Think it could be possible to remove the feature that Disconnects you for timing out? 

I walked away a lot from my PC and last night I always came back to it and was out of the room b/c of timing out. 

Maybe allow people to be in the chat room with a status of "Away" so they can stay in the chat room and not miss anything said while they walk away as they can scroll up when they get back.....


----------



## Tom Robertson (Nov 15, 2005)

We're looking into that to find and remove the cause. Alas, we didn't solve it yet.


----------



## James Long (Apr 17, 2003)

For information: The timeout is about 35 minutes and even affects moderators.
Any activity within the applet apparently resets the timer ... even scrolling back.
You just have to not stay away so long!


----------



## Sgt. Slaughter (Feb 20, 2009)

ahh, yeah just thought it would only take loging into the addonchat.com account and changing the settings in the control panel for the chat room.

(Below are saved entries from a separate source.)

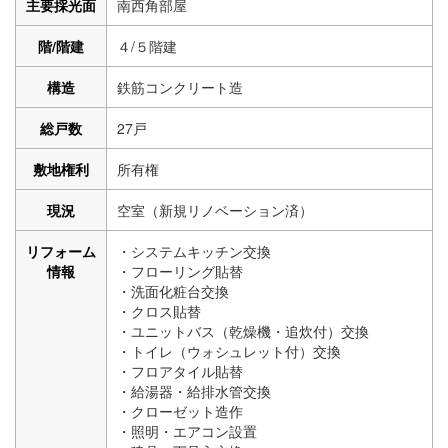
主要採光面
南西角部屋
階/階建
４/５階建
構造
鉄筋コンクリート造
総戸数
27戸
敷地権利
所有権
現況
空室（新規リノベーション済）
リフォーム
・システムキッチン交換
情報
・フローリング
貼替
・洗面化粧台交換
・クロス
貼替
・ユニットバス（乾燥機・追炊付）交換
・トイレ（ウォシュレット付）交換
・フロアタイル貼替
・給湯器・給排水管交換
・クローゼット造作
・照明・エアコン設置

Yeah last night I loaded it up and went out for the night and when i came back it was timmed out so i had no idea what all had been said while I was out.

anyway thanks for the response's Tom & James.


----------



## Tom Robertson (Nov 15, 2005)

Sgt. Slaughter said:


> ahh, yeah just thought it would only take loging into the addonchat.com account and changing the settings in the control panel for the chat room.
> 
> Yeah last night I loaded it up and went out for the night and when i came back it was timmed out so i had no idea what all had been said while I was out.
> 
> anyway thanks for the response's Tom & James.


There are several people to thank, by the way. They helped things last week both as moderators and normal members:
VOS
HDTVSportsfan
Gulfwarvet
Houskamp
MicroBeta
(and I know I'm leave off a few people. I'd be more than happy to add you in.)

As well as a few moderators. That is how we found these kinds of issues and worked out most of them. 

Cheers,
Tom


----------



## Chris Blount (Jun 22, 2001)

I've made some changes to the chat room. Let me know if it still times out.

Thanks.


----------



## Sgt. Slaughter (Feb 20, 2009)

It was working fine last night as Mod's were not getting timed out as you saw.

I just went into the chat room and was in there for little over 1hr and had not gotten booted at all.

Seems to be working good now! Great job Chris!!

thanks


----------



## mhayes70 (Mar 21, 2006)

That's great. That is one thing I didn't like about this update.


----------



## Tom Robertson (Nov 15, 2005)

mhayes70 said:


> That's great. That is one thing I didn't like about this update.


As you can see, neither did we.


----------